I was driving in the car the other day – the windows down, the music just right. It was one of those moments where I checked my surroundings and I felt the beauty of it all, this thing we called life. Fuck, I felt truly ALIVE. But then, the unsettling feeling came over me and my mind told me to cherish this moment for it would not be this way tomorrow. And guess what? My mind was right. The next day, I couldn’t look at myself. I felt ugly. I felt gross. I felt I couldn’t do anything right. I felt like a failure – living at home still, working the same job I told myself last year I’d get out of to find my dream job. I made all these promises to myself and where the fuck were they now? It didn’t matter yesterday that I hadn’t accomplished all my dreams yet, but my shortcomings sure as hell mattered the next morning, my mind said they did. So that is what I focused on all day. I sat in front of the TV smoking weed until I reached the kind of high where you just don’t: don’t think, don’t move, don’t talk. 

My depression is interesting. I know how loved I am, it never blocks that from me. Sometimes it will try but I am able to swat it away before it solidifies into an actual feeling. I know I am not a burden on others, and I know my passing would hurt many. I mean this, not because I think I’m the greatest human to walk this earth, but I have felt death and I have seen it break those who I love. I have watched and experienced the passing of others and that is partially the reason I battle depression in the first place. That and the fact that is has always lived in me in some way. 
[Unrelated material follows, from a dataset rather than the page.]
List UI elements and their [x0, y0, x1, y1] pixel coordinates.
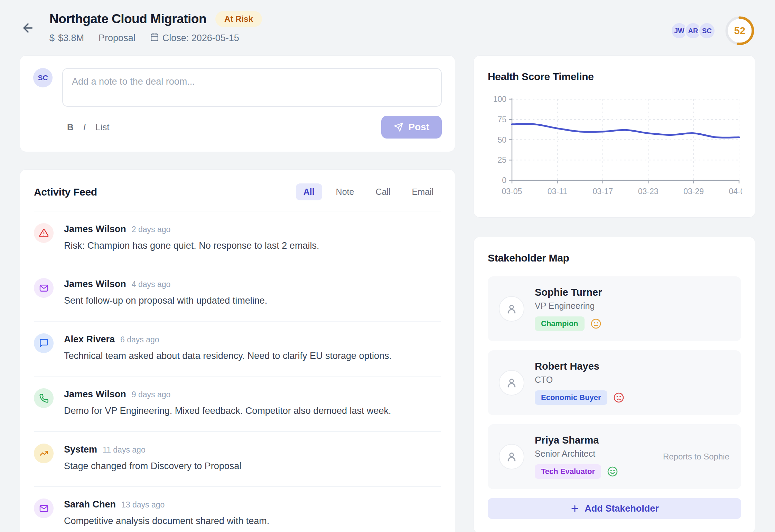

I take these thoughts seriously. I’ve never taken them as my desires or my truth but I do take them very seriously. Suicide is not selfish, not when you know what is truly going on inside someone, but that does not make suicide the answer. Please seek help if you are hurting, and fight with every ounce of you to stop the thoughts from becoming actions. It is easier said than done, I know. Suicide is not the action to take. Kill the thoughts, not yourself. Every living soul is different and every case of depression is different, but I believe that suicide is always the same in the sense that it does not solve anything. It only passes the hurt along.